Report back every line of the entries that contains "Always", exactly as written.

[Page layout parsing data]

# # # # #

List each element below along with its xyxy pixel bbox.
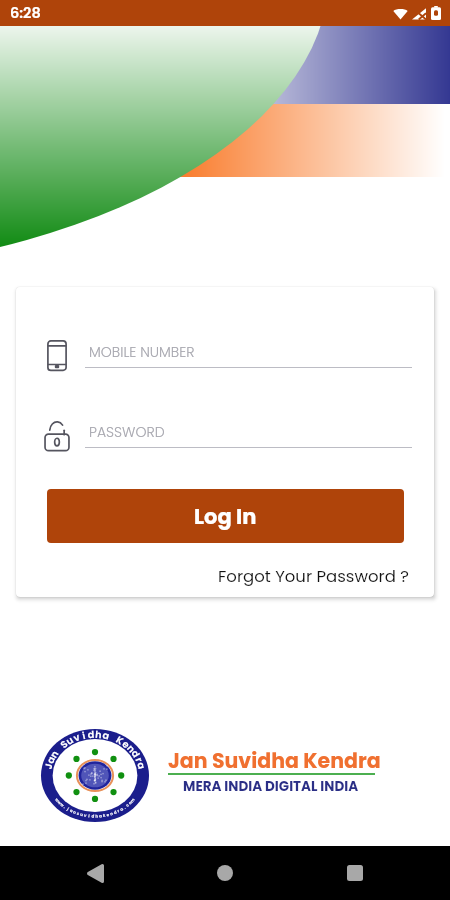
staticText: Forgot Your Password ?	[218, 565, 409, 588]
staticText: MOBILE NUMBER	[89, 342, 195, 362]
staticText: Jan Suvidha Kendra	[168, 746, 381, 775]
button[interactable]: Home	[198, 846, 252, 900]
button[interactable]: Forgot Your Password ?	[214, 561, 413, 592]
staticText: PASSWORD	[89, 422, 165, 442]
staticText: Log In	[194, 502, 257, 531]
button[interactable]: Back	[68, 846, 122, 900]
button[interactable]: Recent apps	[328, 846, 382, 900]
button[interactable]: Log In	[47, 489, 404, 543]
staticText: 6:28	[10, 3, 41, 23]
staticText: MERA INDIA DIGITAL INDIA	[183, 777, 359, 796]
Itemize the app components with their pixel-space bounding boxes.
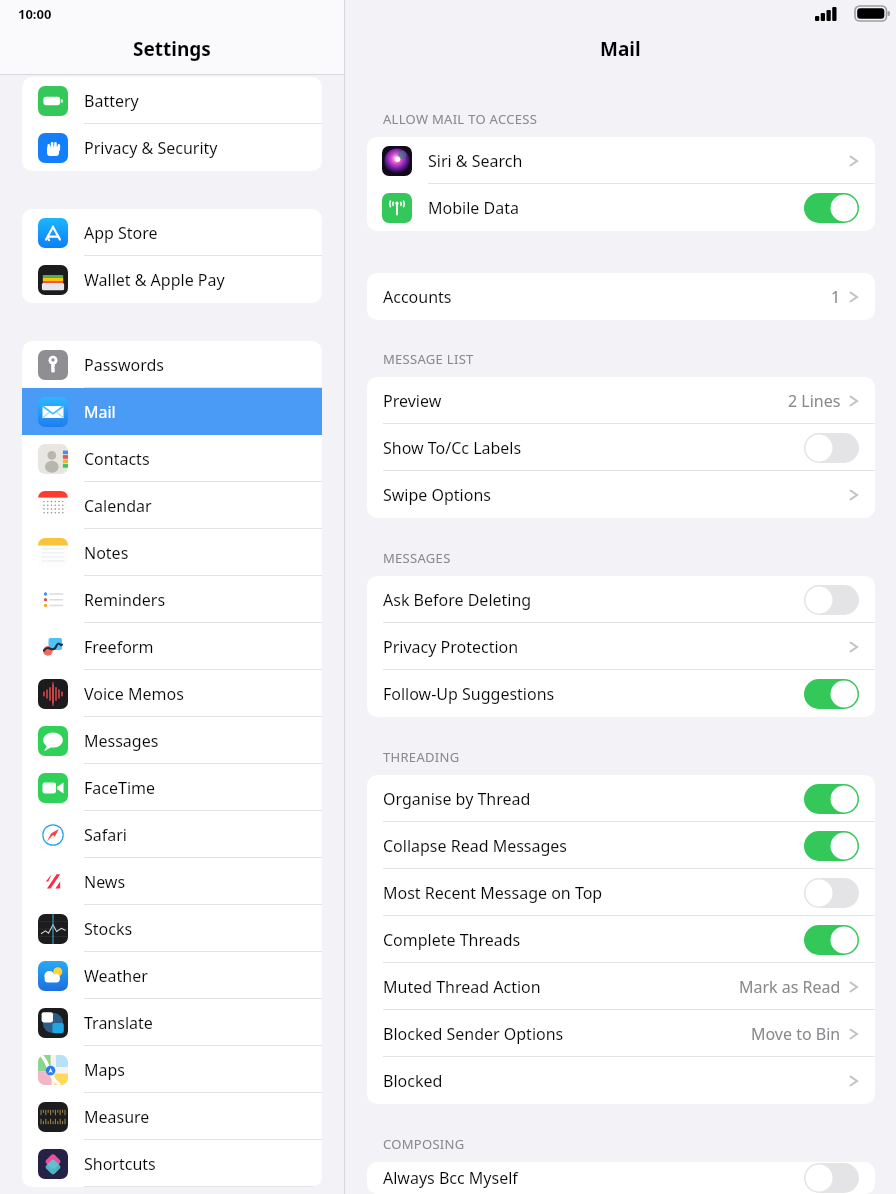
staticText: Measure: [84, 1106, 150, 1128]
staticText: Siri & Search: [428, 150, 523, 172]
button[interactable]: Shortcuts: [22, 1140, 322, 1187]
button[interactable]: Mail: [22, 388, 322, 435]
staticText: Safari: [84, 824, 127, 846]
button[interactable]: Follow-Up Suggestions: [367, 670, 875, 717]
staticText: Mail: [84, 401, 116, 423]
button[interactable]: Off: [804, 878, 859, 908]
button[interactable]: Off: [804, 1163, 859, 1193]
button[interactable]: Show To/Cc Labels: [367, 424, 875, 471]
staticText: ALLOW MAIL TO ACCESS: [383, 110, 538, 128]
staticText: Passwords: [84, 354, 165, 376]
staticText: Settings: [133, 36, 211, 62]
button[interactable]: Most Recent Message on Top: [367, 869, 875, 916]
staticText: FaceTime: [84, 777, 155, 799]
staticText: Blocked: [383, 1070, 443, 1092]
staticText: Swipe Options: [383, 484, 491, 506]
staticText: Maps: [84, 1059, 125, 1081]
button[interactable]: News: [22, 858, 322, 905]
button[interactable]: Privacy Protection: [367, 623, 875, 670]
staticText: THREADING: [383, 748, 460, 766]
button[interactable]: Siri & Search: [367, 137, 875, 184]
staticText: Freeform: [84, 636, 154, 658]
staticText: Blocked Sender Options: [383, 1023, 564, 1045]
staticText: Show To/Cc Labels: [383, 437, 522, 459]
button[interactable]: Off: [804, 433, 859, 463]
button[interactable]: On: [804, 925, 859, 955]
staticText: Accounts: [383, 286, 452, 308]
button[interactable]: Battery: [22, 77, 322, 124]
staticText: Move to Bin: [751, 1023, 841, 1045]
staticText: Contacts: [84, 448, 150, 470]
staticText: 10:00: [18, 5, 52, 23]
staticText: Follow-Up Suggestions: [383, 683, 555, 705]
button[interactable]: Organise by Thread: [367, 775, 875, 822]
staticText: Complete Threads: [383, 929, 521, 951]
staticText: COMPOSING: [383, 1135, 465, 1153]
button[interactable]: Weather: [22, 952, 322, 999]
button[interactable]: On: [804, 193, 859, 223]
button[interactable]: Stocks: [22, 905, 322, 952]
button[interactable]: Blocked: [367, 1057, 875, 1104]
staticText: Always Bcc Myself: [383, 1167, 518, 1189]
button[interactable]: Accounts: [367, 273, 875, 320]
staticText: Ask Before Deleting: [383, 589, 532, 611]
button[interactable]: Muted Thread Action: [367, 963, 875, 1010]
button[interactable]: Measure: [22, 1093, 322, 1140]
button[interactable]: Always Bcc Myself: [367, 1162, 875, 1194]
staticText: Battery: [84, 90, 139, 112]
button[interactable]: On: [804, 679, 859, 709]
staticText: News: [84, 871, 126, 893]
button[interactable]: On: [804, 784, 859, 814]
button[interactable]: Preview: [367, 377, 875, 424]
staticText: Preview: [383, 390, 442, 412]
staticText: Translate: [84, 1012, 153, 1034]
staticText: App Store: [84, 222, 158, 244]
staticText: Notes: [84, 542, 129, 564]
staticText: Organise by Thread: [383, 788, 531, 810]
staticText: Collapse Read Messages: [383, 835, 568, 857]
button[interactable]: Voice Memos: [22, 670, 322, 717]
button[interactable]: Messages: [22, 717, 322, 764]
button[interactable]: Freeform: [22, 623, 322, 670]
staticText: Voice Memos: [84, 683, 184, 705]
staticText: Privacy & Security: [84, 137, 218, 159]
button[interactable]: App Store: [22, 209, 322, 256]
staticText: Mark as Read: [739, 976, 841, 998]
staticText: Mail: [600, 36, 641, 62]
staticText: MESSAGE LIST: [383, 350, 474, 368]
button[interactable]: Wallet & Apple Pay: [22, 256, 322, 303]
button[interactable]: Complete Threads: [367, 916, 875, 963]
staticText: Privacy Protection: [383, 636, 519, 658]
button[interactable]: Calendar: [22, 482, 322, 529]
button[interactable]: FaceTime: [22, 764, 322, 811]
staticText: Mobile Data: [428, 197, 519, 219]
staticText: Messages: [84, 730, 159, 752]
button[interactable]: Ask Before Deleting: [367, 576, 875, 623]
button[interactable]: Swipe Options: [367, 471, 875, 518]
button[interactable]: Passwords: [22, 341, 322, 388]
button[interactable]: Safari: [22, 811, 322, 858]
staticText: MESSAGES: [383, 549, 451, 567]
button[interactable]: Collapse Read Messages: [367, 822, 875, 869]
button[interactable]: Maps: [22, 1046, 322, 1093]
button[interactable]: Reminders: [22, 576, 322, 623]
staticText: Most Recent Message on Top: [383, 882, 603, 904]
staticText: Shortcuts: [84, 1153, 156, 1175]
button[interactable]: Off: [804, 585, 859, 615]
button[interactable]: Mobile Data: [367, 184, 875, 231]
staticText: Calendar: [84, 495, 152, 517]
button[interactable]: On: [804, 831, 859, 861]
button[interactable]: Translate: [22, 999, 322, 1046]
button[interactable]: Blocked Sender Options: [367, 1010, 875, 1057]
staticText: Weather: [84, 965, 148, 987]
button[interactable]: Contacts: [22, 435, 322, 482]
staticText: Reminders: [84, 589, 166, 611]
button[interactable]: Notes: [22, 529, 322, 576]
staticText: Wallet & Apple Pay: [84, 269, 225, 291]
staticText: 2 Lines: [788, 390, 841, 412]
staticText: Stocks: [84, 918, 133, 940]
button[interactable]: Privacy & Security: [22, 124, 322, 171]
staticText: Muted Thread Action: [383, 976, 541, 998]
staticText: 1: [831, 286, 841, 308]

# # # # #

=== SOLUTION ===
staticText: Always Bcc Myself: [383, 1167, 518, 1189]
button[interactable]: Always Bcc Myself: [367, 1162, 875, 1194]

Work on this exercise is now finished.